§ What to do:
Exclude all pictures, then copy each of the records exactly as written.

[Dataset entries]
'''

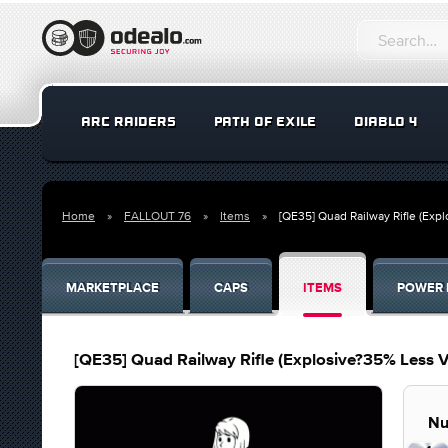
ARC RAIDERS
PATH OF EXILE
DIABLO 4
Home
FALLOUT 76
Items
[QE35] Quad Railway Rifle (Exp
MARKETPLACE
CAPS
ITEMS
POWER 
[QE35] Quad Railway Rifle (Explosive?35% Less 
Nu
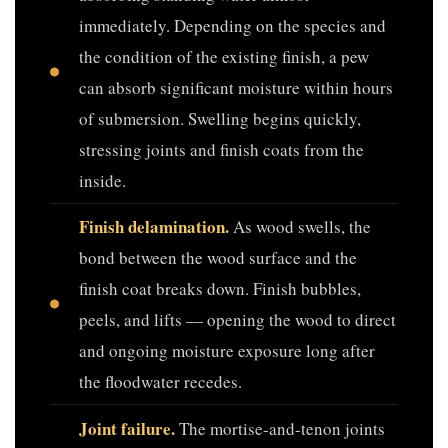
immediately. Depending on the species and
the condition of the existing finish, a pew
can absorb significant moisture within hours
of submersion. Swelling begins quickly,
stressing joints and finish coats from the
inside.
Finish delamination.
As wood swells, the
bond between the wood surface and the
finish coat breaks down. Finish bubbles,
peels, and lifts — opening the wood to direct
and ongoing moisture exposure long after
the floodwater recedes.
Joint failure.
The mortise-and-tenon joints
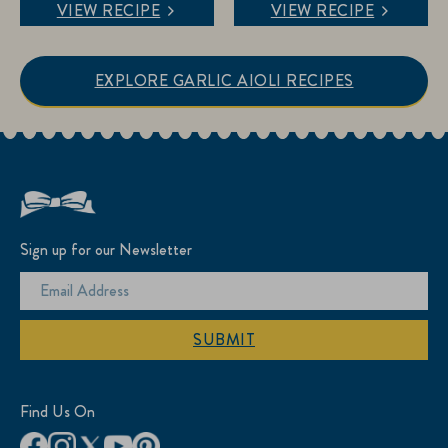
VIEW RECIPE
VIEW RECIPE
of
of
5
5
stars.
stars.
EXPLORE GARLIC AIOLI RECIPES
7
reviews
Sign up for our Newsletter
SUBMIT
Find Us On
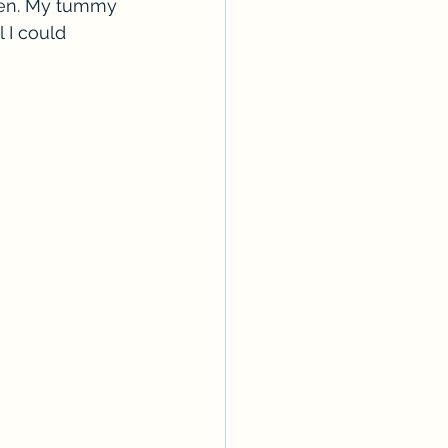
aten. My tummy 
 I could 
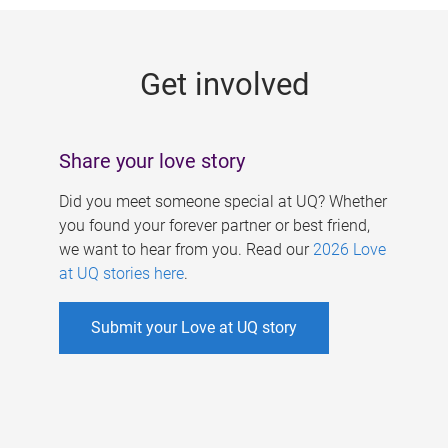
g
e
Get involved
s
Share your love story
Did you meet someone special at UQ? Whether
you found your forever partner or best friend,
we want to hear from you. Read our
2026 Love
at UQ stories here
.
Submit your Love at UQ story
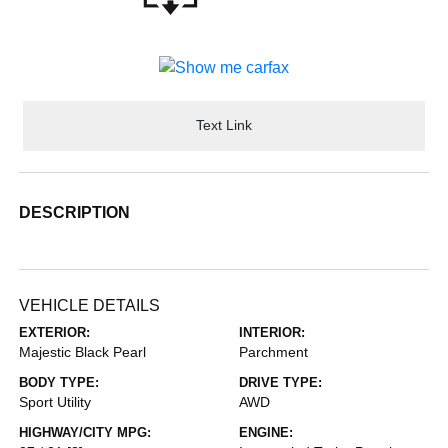
Text Link
DESCRIPTION
VEHICLE DETAILS
EXTERIOR:
INTERIOR:
Majestic Black Pearl
Parchment
BODY TYPE:
DRIVE TYPE:
Sport Utility
AWD
HIGHWAY/CITY MPG:
ENGINE:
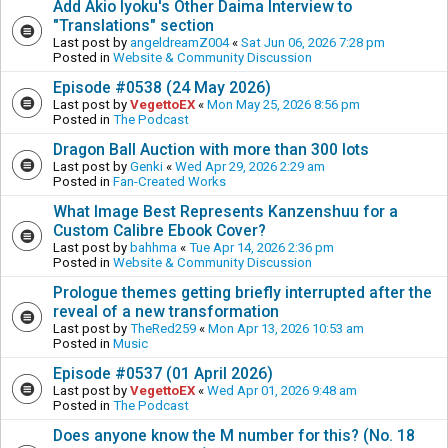
Add Akio Iyoku's Other Daima Interview to
"Translations" section
Last post by
angeldreamZ004
«
Sat Jun 06, 2026 7:28 pm
Posted in
Website & Community Discussion
Episode #0538 (24 May 2026)
Last post by
VegettoEX
«
Mon May 25, 2026 8:56 pm
Posted in
The Podcast
Dragon Ball Auction with more than 300 lots
Last post by
Genki
«
Wed Apr 29, 2026 2:29 am
Posted in
Fan-Created Works
What Image Best Represents Kanzenshuu for a
Custom Calibre Ebook Cover?
Last post by
bahhma
«
Tue Apr 14, 2026 2:36 pm
Posted in
Website & Community Discussion
Prologue themes getting briefly interrupted after the
reveal of a new transformation
Last post by
TheRed259
«
Mon Apr 13, 2026 10:53 am
Posted in
Music
Episode #0537 (01 April 2026)
Last post by
VegettoEX
«
Wed Apr 01, 2026 9:48 am
Posted in
The Podcast
Does anyone know the M number for this? (No. 18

'''

§ Solution for this exercise:
ARC RAIDERS
PATH OF EXILE
DIABLO 4
Home
FALLOUT 76
Items
[QE35] Quad Railway Rifle (Exp
MARKETPLACE
CAPS
ITEMS
POWER 
[QE35] Quad Railway Rifle (Explosive?35% Less 
Nu
immediately. Depending on the species and
the condition of the existing finish, a pew
can absorb significant moisture within hours
of submersion. Swelling begins quickly,
stressing joints and finish coats from the
inside.
Finish delamination.
As wood swells, the
bond between the wood surface and the
finish coat breaks down. Finish bubbles,
peels, and lifts — opening the wood to direct
and ongoing moisture exposure long after
the floodwater recedes.
Joint failure.
The mortise-and-tenon joints
VIEW RECIPE
VIEW RECIPE
of
of
5
5
stars.
stars.
EXPLORE GARLIC AIOLI RECIPES
7
reviews
Sign up for our Newsletter
SUBMIT
Find Us On
aten. My tummy 
 I could 
g
e
Get involved
s
Share your love story
Did you meet someone special at UQ? Whether
you found your forever partner or best friend,
we want to hear from you. Read our
2026 Love
at UQ stories here
.
Submit your Love at UQ story
Text Link
DESCRIPTION
VEHICLE DETAILS
EXTERIOR:
INTERIOR:
Majestic Black Pearl
Parchment
BODY TYPE:
DRIVE TYPE:
Sport Utility
AWD
HIGHWAY/CITY MPG:
ENGINE:
Add Akio Iyoku's Other Daima Interview to
"Translations" section
Last post by
angeldreamZ004
«
Sat Jun 06, 2026 7:28 pm
Posted in
Website & Community Discussion
Episode #0538 (24 May 2026)
Last post by
VegettoEX
«
Mon May 25, 2026 8:56 pm
Posted in
The Podcast
Dragon Ball Auction with more than 300 lots
Last post by
Genki
«
Wed Apr 29, 2026 2:29 am
Posted in
Fan-Created Works
What Image Best Represents Kanzenshuu for a
Custom Calibre Ebook Cover?
Last post by
bahhma
«
Tue Apr 14, 2026 2:36 pm
Posted in
Website & Community Discussion
Prologue themes getting briefly interrupted after the
reveal of a new transformation
Last post by
TheRed259
«
Mon Apr 13, 2026 10:53 am
Posted in
Music
Episode #0537 (01 April 2026)
Last post by
VegettoEX
«
Wed Apr 01, 2026 9:48 am
Posted in
The Podcast
Does anyone know the M number for this? (No. 18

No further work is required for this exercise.